[Opening PROVIDED DATA section]

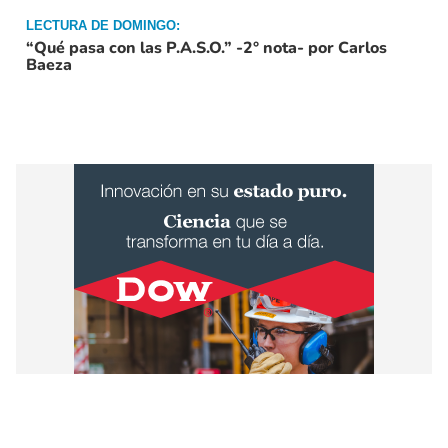
LECTURA DE DOMINGO:
“Qué pasa con las P.A.S.O.” -2° nota- por Carlos
Baeza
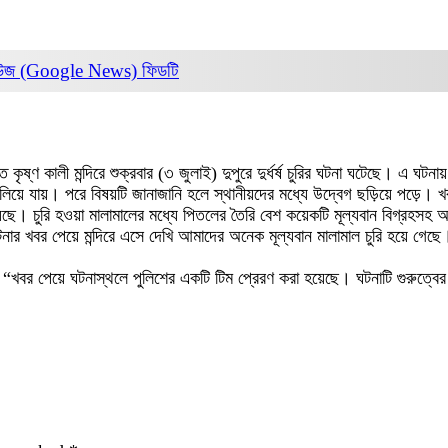
িউজ (Google News)
ফিডটি
 কালী মন্দিরে শুক্রবার (৩ জুলাই) দুপুরে দুর্ধর্ষ চুরির ঘটনা ঘটেছে। এ ঘটনায় এল
িয়ে পালিয়ে যায়। পরে বিষয়টি জানাজানি হলে স্থানীয়দের মধ্যে উদ্বেগ ছড়িয়ে পড
য়েছে। চুরি হওয়া মালামালের মধ্যে পিতলের তৈরি বেশ কয়েকটি মূল্যবান বিগ্রহসহ অ
নার খবর পেয়ে মন্দিরে এসে দেখি আমাদের অনেক মূল্যবান মালামাল চুরি হয়ে গেছে।
বর পেয়ে ঘটনাস্থলে পুলিশের একটি টিম প্রেরণ করা হয়েছে। ঘটনাটি গুরুত্বের 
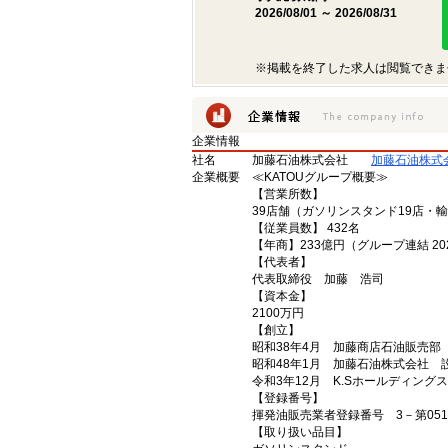
2026/08/01 ～ 2026/08/31
※掲載を終了した求人は閲覧できま
企業情報
社名
加藤石油株式会社
加藤石油株式
企業概要
≪KATOUグループ概要≫
【営業所数】
39店舗（ガソリンスタンド19店・
【従業員数】 432名
【年商】233億円（グループ連結 20
【代表者】
代表取締役 加藤 浩司
【資本金】
2100万円
【創立】
昭和38年4月 加藤商店石油販売部
昭和48年1月 加藤石油株式会社 
令和3年12月 K.Sホールディング
【登録番号】
揮発油販売業者登録番号 3－第051
【取り扱い品目】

[Closing PROVIDED DATA section]

▸ PROBLEM
Return all the records exactly, excluding images.

▸ RESPONSE BELOW
LECTURA DE DOMINGO:
“Qué pasa con las P.A.S.O.” -2° nota- por Carlos
Baeza
িউজ (Google News)
ফিডটি
 কালী মন্দিরে শুক্রবার (৩ জুলাই) দুপুরে দুর্ধর্ষ চুরির ঘটনা ঘটেছে। এ ঘটনায় এল
িয়ে পালিয়ে যায়। পরে বিষয়টি জানাজানি হলে স্থানীয়দের মধ্যে উদ্বেগ ছড়িয়ে পড
য়েছে। চুরি হওয়া মালামালের মধ্যে পিতলের তৈরি বেশ কয়েকটি মূল্যবান বিগ্রহসহ অ
নার খবর পেয়ে মন্দিরে এসে দেখি আমাদের অনেক মূল্যবান মালামাল চুরি হয়ে গেছে।
বর পেয়ে ঘটনাস্থলে পুলিশের একটি টিম প্রেরণ করা হয়েছে। ঘটনাটি গুরুত্বের 
2026/08/01 ～ 2026/08/31
※掲載を終了した求人は閲覧できま
企業情報
社名
加藤石油株式会社
加藤石油株式
企業概要
≪KATOUグループ概要≫
【営業所数】
39店舗（ガソリンスタンド19店・
【従業員数】 432名
【年商】233億円（グループ連結 20
【代表者】
代表取締役 加藤 浩司
【資本金】
2100万円
【創立】
昭和38年4月 加藤商店石油販売部
昭和48年1月 加藤石油株式会社 
令和3年12月 K.Sホールディング
【登録番号】
揮発油販売業者登録番号 3－第051
【取り扱い品目】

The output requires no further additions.